EMCジャパンのデータ保護に関する調査「EMC Global Data Protection Index」によると、過去1年間で国内企業における1社あたりのデータロスとダウンタイムから生じた損失は、約2億1900万円(1米ドル=100円で算出)という。2012年以降、世界のデータロスは400%の割合で増加しており、国内の企業・組織の91%(全世界:71%)が、いまだに問題発生後の復旧に自信がないと回答しているという。
データロスの全体的な発生件数は減少傾向にあるが、一方でデータロス1件あたりの失われたデータ量は激増しているという。調査対象の企業中、過去1年間にデータロスまたはダウンタイムを経験した国内企業は48%、全世界では64%だった。
国内企業で、過去1年間に発生した予定外のダウンタイムは、平均19時間(約2営業日)。全世界では平均25時間(約3営業日)だった。
日本企業の場合、障害で生じたビジネス面における影響は、従業員の生産性の低下(37%)、製品開発の遅延(30%)、顧客からの信用/信頼の低下(20%)が上位であり。
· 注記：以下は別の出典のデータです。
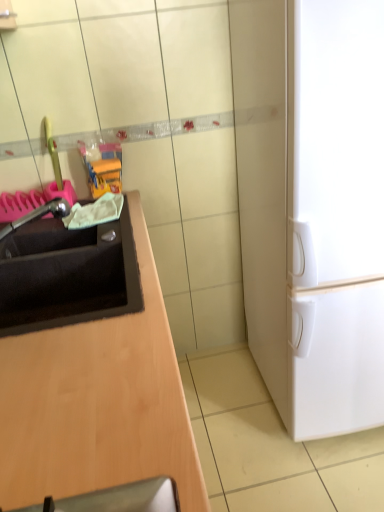 The width and height of the screenshot is (384, 512). In order to click on unoccupied space behind satin nickel faucet at left in this screenshot , I will do `click(41, 228)`. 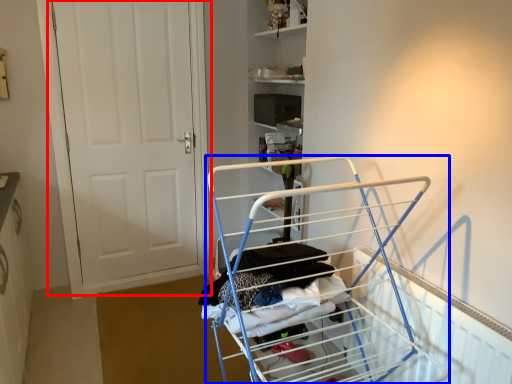 Question: Among these objects, which one is farthest to the camera, door (highlighted by a red box) or furniture (highlighted by a blue box)?

Choices:
 (A) door
 (B) furniture

Answer: (A) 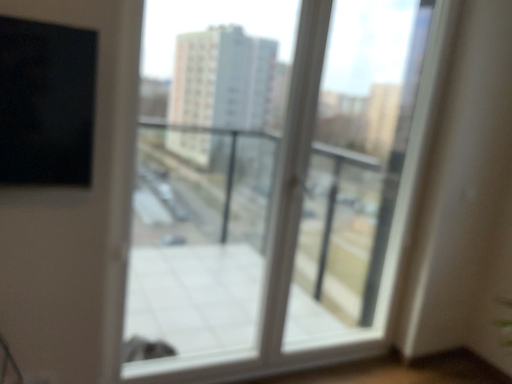 Question: Is transparent glass window at center closer to camera compared to white plastic screen door at center?

Choices:
 (A) no
 (B) yes

Answer: (B)

Question: Is transparent glass window at center aimed at white plastic screen door at center?

Choices:
 (A) no
 (B) yes

Answer: (B)

Question: Is transparent glass window at center far away from white plastic screen door at center?

Choices:
 (A) no
 (B) yes

Answer: (A)

Question: Can you confirm if transparent glass window at center is smaller than white plastic screen door at center?

Choices:
 (A) no
 (B) yes

Answer: (A)

Question: Considering the relative positions of transparent glass window at center and white plastic screen door at center in the image provided, is transparent glass window at center to the right of white plastic screen door at center from the viewer's perspective?

Choices:
 (A) yes
 (B) no

Answer: (B)

Question: Does transparent glass window at center appear on the left side of white plastic screen door at center?

Choices:
 (A) yes
 (B) no

Answer: (A)

Question: Does white plastic screen door at center have a lesser width compared to transparent glass window at center?

Choices:
 (A) yes
 (B) no

Answer: (A)

Question: Is white plastic screen door at center bigger than transparent glass window at center?

Choices:
 (A) yes
 (B) no

Answer: (B)

Question: Is white plastic screen door at center facing away from transparent glass window at center?

Choices:
 (A) yes
 (B) no

Answer: (A)

Question: Is white plastic screen door at center to the right of transparent glass window at center from the viewer's perspective?

Choices:
 (A) yes
 (B) no

Answer: (A)

Question: Is white plastic screen door at center next to transparent glass window at center and touching it?

Choices:
 (A) yes
 (B) no

Answer: (B)

Question: Is white plastic screen door at center shorter than transparent glass window at center?

Choices:
 (A) no
 (B) yes

Answer: (B)

Question: Based on their positions, is transparent glass window at center located to the left or right of white plastic screen door at center?

Choices:
 (A) right
 (B) left

Answer: (B) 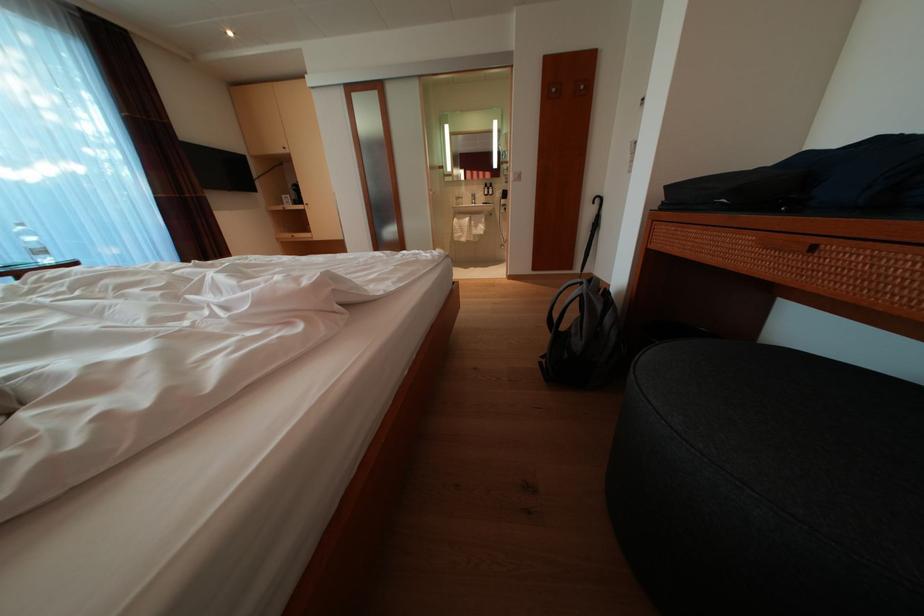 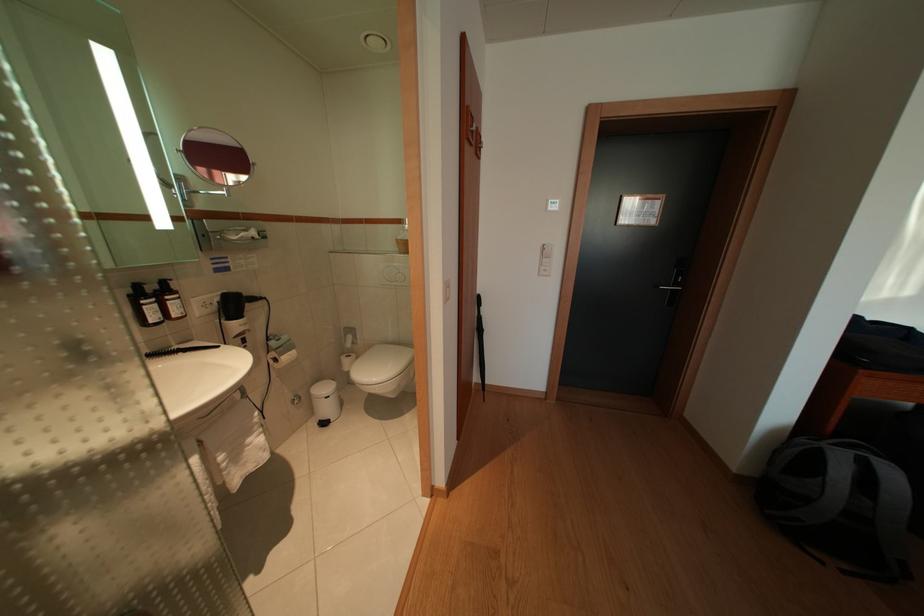 Locate, in the second image, the point that corresponds to point 494,197 in the first image.

(159, 315) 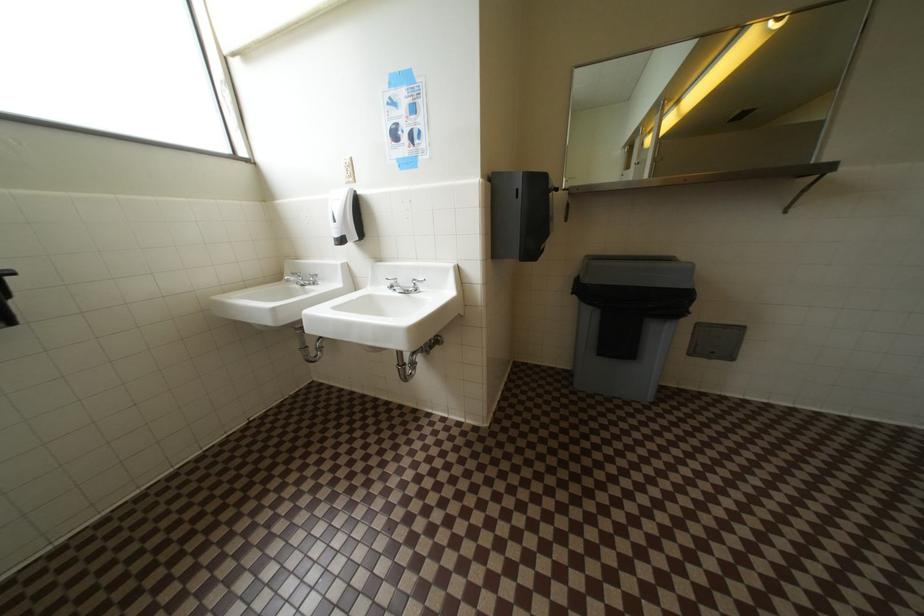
全世界では、収益の損失(36%)、製品開発の遅延(34%)が上位だった。
ビッグデータやモバイル、ハイブリッドクラウドなどのトレンドに対し、国内企業の約3分の2(66%)が、これらのトレンドに対する災害復旧プランがないとした。3つのトレンドすべてについてプランを確立している企業は6%。全世界では、それぞれ51%、6%だった。
国内企業の50%がビッグデータ、モバイル、ハイブリッド クラウドを保護することは「難しい」と回答、全世界では62%だった。現在、全主要データの29%(全世界では30%)が、何らかの形でクラウドストレージに格納されており、問題発生時に非常に大きなデータロスにつながる恐れがあるとした。
EMCによると、多くの企業がデータ保護の課題解決のために複数の事業者を利用しているが、連携のないサイロ型のアプローチでは、リスクを高める恐れがあるという。3社以上のベンダーを利用してデータ保護ソリューションを導入している企業におけるデータロスの量は、1社のベンダーで統一されたデータ保護戦略を推進している企業の27倍。全世界では3倍。
データ保護ソリューションに3社以上のベンダーを利用している企業は、利用ベンダー1社の企業に比べて、インフラに対する投資額が平均で6億円(世界平均では3億円)多いとした。
調査は、2014年8~9月に世界24カ国の業員数250人以上の企業のITに関する意思決定権者3300人(日本:125人)を対象に調査会社Vanson Bourneが実施した。
内訳は、米国、英国、フランス、ドイツがそれぞれ200人、カナダ、メキシコ、ブラジル、ロシア、南アフリカ、トルコ、UAE、イタリア、スイス、オランダ、豪州、日本、中国、韓国、インド、シンガポール、香港、フィリピン、タイ、インドネシアがそれぞれ125人。